川端康成が嫉妬した女子学生
—— 前回伺った田山花袋みたいな話って、ネット上でもよく見かけますよね。普遍的な話なんだなあと感じました。
猪瀬 同時期に、神奈川県の藤沢に住んでいた内藤千代子という女子学生が、『ホネームーン(ハネムーン)』という小説を書いてデビューしています。彼女も『女学世界』に投稿を繰り返していて、15歳のときに「田舎住居(ずまい)の乙女日記」という文章が認められて、博文館からわずか18歳で出版できたんですね。それを読んだ同じく投稿少年の川端康成は、自分と同年代の女の子が先にデビューしたことにショックを受ける。その小説は、彼女の体験にもとづく「男女交際」の物語なんだけど、川端は当時、男子校で女性と口をきいたこともないから、異世界の話のように感じる。

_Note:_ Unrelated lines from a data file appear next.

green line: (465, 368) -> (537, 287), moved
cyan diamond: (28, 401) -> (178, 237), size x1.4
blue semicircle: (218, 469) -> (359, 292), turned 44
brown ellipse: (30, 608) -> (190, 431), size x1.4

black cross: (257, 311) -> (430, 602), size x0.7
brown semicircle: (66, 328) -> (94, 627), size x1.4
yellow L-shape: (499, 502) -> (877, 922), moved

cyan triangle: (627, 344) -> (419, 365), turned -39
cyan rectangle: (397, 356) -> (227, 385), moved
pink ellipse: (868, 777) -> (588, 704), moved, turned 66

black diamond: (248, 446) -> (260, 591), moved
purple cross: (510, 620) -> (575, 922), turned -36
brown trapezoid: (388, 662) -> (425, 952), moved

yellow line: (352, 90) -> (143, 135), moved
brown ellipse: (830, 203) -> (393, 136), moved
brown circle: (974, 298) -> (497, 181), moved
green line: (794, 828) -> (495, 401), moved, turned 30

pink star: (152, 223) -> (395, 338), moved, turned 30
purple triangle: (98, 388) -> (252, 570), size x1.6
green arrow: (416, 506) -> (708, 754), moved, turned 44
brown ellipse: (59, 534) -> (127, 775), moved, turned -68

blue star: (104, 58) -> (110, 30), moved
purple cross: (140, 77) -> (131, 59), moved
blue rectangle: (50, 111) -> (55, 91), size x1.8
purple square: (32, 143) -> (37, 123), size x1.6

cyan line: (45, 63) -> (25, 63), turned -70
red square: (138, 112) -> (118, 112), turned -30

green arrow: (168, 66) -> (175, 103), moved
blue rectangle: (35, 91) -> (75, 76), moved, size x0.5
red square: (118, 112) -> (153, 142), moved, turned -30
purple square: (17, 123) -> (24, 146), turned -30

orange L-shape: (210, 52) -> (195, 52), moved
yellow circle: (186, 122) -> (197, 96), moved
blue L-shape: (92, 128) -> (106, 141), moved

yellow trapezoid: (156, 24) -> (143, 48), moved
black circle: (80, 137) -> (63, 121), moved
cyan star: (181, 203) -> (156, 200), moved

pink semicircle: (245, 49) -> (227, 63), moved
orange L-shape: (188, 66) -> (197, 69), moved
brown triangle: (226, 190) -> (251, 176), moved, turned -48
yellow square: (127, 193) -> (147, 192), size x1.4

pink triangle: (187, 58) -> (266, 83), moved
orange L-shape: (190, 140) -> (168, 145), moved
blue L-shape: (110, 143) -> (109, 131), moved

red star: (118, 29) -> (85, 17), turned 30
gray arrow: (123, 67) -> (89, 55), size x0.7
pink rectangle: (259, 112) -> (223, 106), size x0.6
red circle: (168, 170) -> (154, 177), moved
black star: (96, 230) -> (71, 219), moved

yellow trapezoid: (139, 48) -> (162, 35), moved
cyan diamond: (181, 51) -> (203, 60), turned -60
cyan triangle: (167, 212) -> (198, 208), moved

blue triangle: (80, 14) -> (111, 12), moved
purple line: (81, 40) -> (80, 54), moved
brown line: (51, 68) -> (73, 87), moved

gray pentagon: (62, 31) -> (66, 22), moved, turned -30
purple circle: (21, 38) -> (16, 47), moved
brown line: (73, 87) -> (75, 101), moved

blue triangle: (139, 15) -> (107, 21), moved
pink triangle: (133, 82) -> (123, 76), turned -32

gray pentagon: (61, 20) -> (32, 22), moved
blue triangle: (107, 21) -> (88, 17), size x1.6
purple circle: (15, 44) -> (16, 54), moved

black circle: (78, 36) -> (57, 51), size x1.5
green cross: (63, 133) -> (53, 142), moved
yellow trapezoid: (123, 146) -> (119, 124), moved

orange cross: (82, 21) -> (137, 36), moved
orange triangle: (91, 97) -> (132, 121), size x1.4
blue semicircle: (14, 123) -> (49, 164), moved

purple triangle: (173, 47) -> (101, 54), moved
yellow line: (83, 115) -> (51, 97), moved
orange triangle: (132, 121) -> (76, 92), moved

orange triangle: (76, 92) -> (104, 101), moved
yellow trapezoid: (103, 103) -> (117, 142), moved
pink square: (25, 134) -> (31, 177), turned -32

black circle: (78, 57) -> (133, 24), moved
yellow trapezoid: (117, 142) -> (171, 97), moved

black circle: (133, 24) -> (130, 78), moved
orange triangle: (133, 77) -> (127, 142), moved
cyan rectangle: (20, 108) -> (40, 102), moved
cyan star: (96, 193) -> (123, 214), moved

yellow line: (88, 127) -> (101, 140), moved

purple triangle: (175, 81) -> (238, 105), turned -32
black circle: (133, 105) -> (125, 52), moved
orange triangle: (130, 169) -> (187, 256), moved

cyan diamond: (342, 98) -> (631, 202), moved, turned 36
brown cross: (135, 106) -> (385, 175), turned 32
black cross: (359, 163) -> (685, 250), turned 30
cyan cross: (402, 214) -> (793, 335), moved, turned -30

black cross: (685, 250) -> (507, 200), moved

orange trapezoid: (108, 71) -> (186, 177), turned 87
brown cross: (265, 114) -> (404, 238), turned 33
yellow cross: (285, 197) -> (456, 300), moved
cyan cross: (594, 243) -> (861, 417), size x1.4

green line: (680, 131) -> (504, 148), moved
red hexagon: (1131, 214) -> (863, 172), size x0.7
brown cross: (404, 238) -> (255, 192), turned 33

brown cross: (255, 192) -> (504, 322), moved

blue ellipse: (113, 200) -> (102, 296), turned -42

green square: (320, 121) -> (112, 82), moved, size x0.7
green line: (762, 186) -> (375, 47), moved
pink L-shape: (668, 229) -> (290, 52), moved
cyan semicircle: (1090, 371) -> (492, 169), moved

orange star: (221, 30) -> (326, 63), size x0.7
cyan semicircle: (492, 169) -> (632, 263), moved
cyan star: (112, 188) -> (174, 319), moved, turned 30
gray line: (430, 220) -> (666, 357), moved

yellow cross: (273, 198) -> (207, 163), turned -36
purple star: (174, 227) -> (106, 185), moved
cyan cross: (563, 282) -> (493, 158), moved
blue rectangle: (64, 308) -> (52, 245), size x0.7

—— 都会の才能あふれる女の子が、自由に楽しく生きているのを、地方にいる鬱屈した青年が眺めているわけですね。その構図も、今のネット世界と似てますねえ。
猪瀬 彼女の小説の中に、「『文章世界』へ投稿を繰り返す中学生」という設定の男の子が出てくるんだけど、それがまるっきり川端なんだよね。作中で内藤千代子自身をモデルにしていると思われる少女が「お帰りあそばせっ」と挨拶すると、男の子は意識しすぎて返事できずに、自分の部屋に逃げていってしまうんだ。それを見た内藤千代子は、「ほんとに妙な方、若い女は悪魔の化身だと思っていられるのかしらん」とか書くんだよ。なんというか、純情な少年をからかって手玉にとる女の余裕を、すでに身につけているよね。自然に才能が発芽しているというかな。まあでも、内藤千代子も今では忘れられた作家の一人だから、そういう女性の多くは、若いときが才能のピークになってしまうことも多いんでしょうけどね。
—— おもしろいなあ。時代の変化の予兆は、まず才能ある女性の出現によって示される、というのは現代にも言えるような気がします。インターネットの世界にも、次々に才能を感じる文章を書く、若い女性が出てきていますからね。